Paralleling the index's findings, Gallup found for the first time in more than 80 years that a majority of Americans now think "unions mostly hurt the economy." The inherent collectivist nature of unions, in which workers' preferences are secondary to union goals, and the means by which unions attain those ends, are increasingly frustrating Americans.
Unions' main weapon of coercion - the collective-bargaining agreement - enables a union to negotiate a worker's contract for him, negating his preferences regarding his wage, vacation time or retirement plan. In states that do not have right-to-work statutes, unions can mandate membership as a condition of employment. Once hired, workers are forced to contribute a percentage of their income to the union in the form of monthly dues. In a majority of states, unions are free to spend workers' dues on political candidates their members may oppose. Organized labor's defined-benefit pension plans punish workers who leave a union; they receive only a portion of what they contributed to the retirement account.
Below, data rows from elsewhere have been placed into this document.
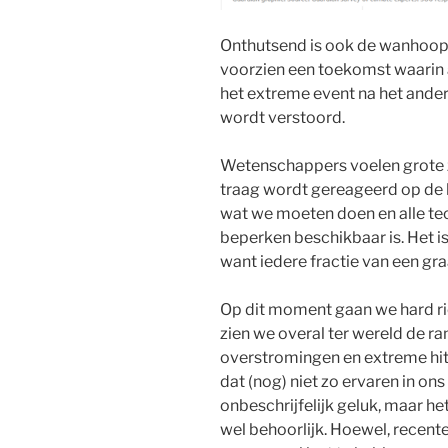
Onthutsend is ook de wanhoop 
voorzien een toekomst waarin 
het extreme event na het ander
wordt verstoord.
Wetenschappers voelen grote zor
traag wordt gereageerd op de k
wat we moeten doen en alle t
beperken beschikbaar is. Het is
want iedere fractie van een g
Op dit moment gaan we hard ric
zien we overal ter wereld de r
overstromingen en extreme hitt
dat (nog) niet zo ervaren in ons
onbeschrijfelijk geluk, maar he
wel behoorlijk. Hoewel, recent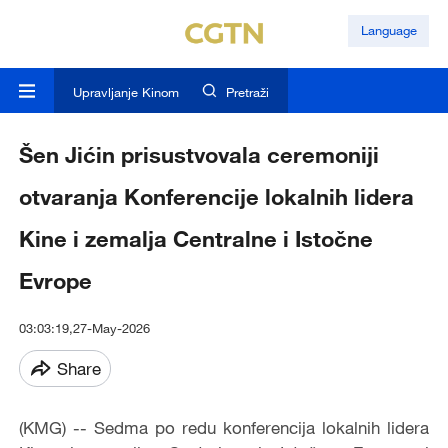
Language
Upravljanje Kinom
Pretraži
Šen Jićin prisustvovala ceremoniji
otvaranja Konferencije lokalnih lidera
Kine i zemalja Centralne i Istočne
Evrope
03:03:19,27-May-2026
Share
(KMG) -- Sedma po redu konferencija lokalnih lidera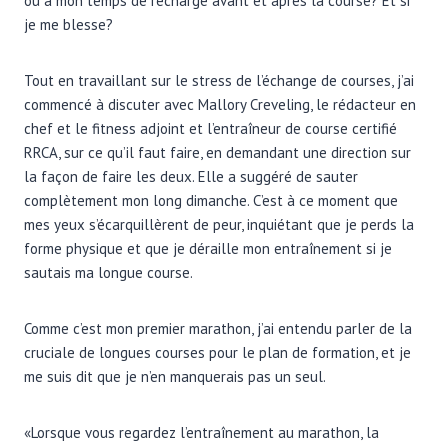
ou à mon temps de recharge avant et après la course? Et si
je me blesse?
Tout en travaillant sur le stress de l’échange de courses, j’ai
commencé à discuter avec Mallory Creveling, le rédacteur en
chef et le fitness adjoint et l’entraîneur de course certifié
RRCA, sur ce qu’il faut faire, en demandant une direction sur
la façon de faire les deux. Elle a suggéré de sauter
complètement mon long dimanche. C’est à ce moment que
mes yeux s’écarquillèrent de peur, inquiétant que je perds la
forme physique et que je déraille mon entraînement si je
sautais ma longue course.
Comme c’est mon premier marathon, j’ai entendu parler de la
cruciale de longues courses pour le plan de formation, et je
me suis dit que je n’en manquerais pas un seul.
«Lorsque vous regardez l’entraînement au marathon, la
With the American people renouncing labor's oppressive practices, unions see the writing on the wall. Looking to trump state policy, the labor movement and its Democratic allies are attempting to enact federal legislation and leave every state looking like California or Rhode Island. Removing competition among states, as big labor intends to do, leaves workers little incentive to relocate, effectively reducing each states' worker freedom to the least common denominator.
These ominous words are no exaggeration. In the next few days, the Senate will vote on the House-passed version of the war supplemental appropriations bill, legislation that inexplicably includes language that forces states to bargain collectively with public-safety employees - police officers, firefighters and emergency personnel. In 2007, the House passed the union-coveted Employee Free Choice Act, which would coerce millions of workers into unions by effectively removing secret-ballot elections and would allow for a partial government arbitrator to decide union-employer disputes.
Earlier this year, President Obama issued Executive Order 13502, requiring all federal construction projects that cost more than $25 million to hire union shops. The executive order leaves the door open for state projects receiving federal funds to be subject to the same union-only mandates.
These policies handed down from Washington are the manifestation of big labor's plan to trample on states' rights and institute catchall legislation. The index looks to preserve the 10th Amendment by highlighting the benefits of a federalist system, a pro-worker system that necessitates competition and choice.
Christopher Prandoni is the executive director of the Alliance for Worker Freedom.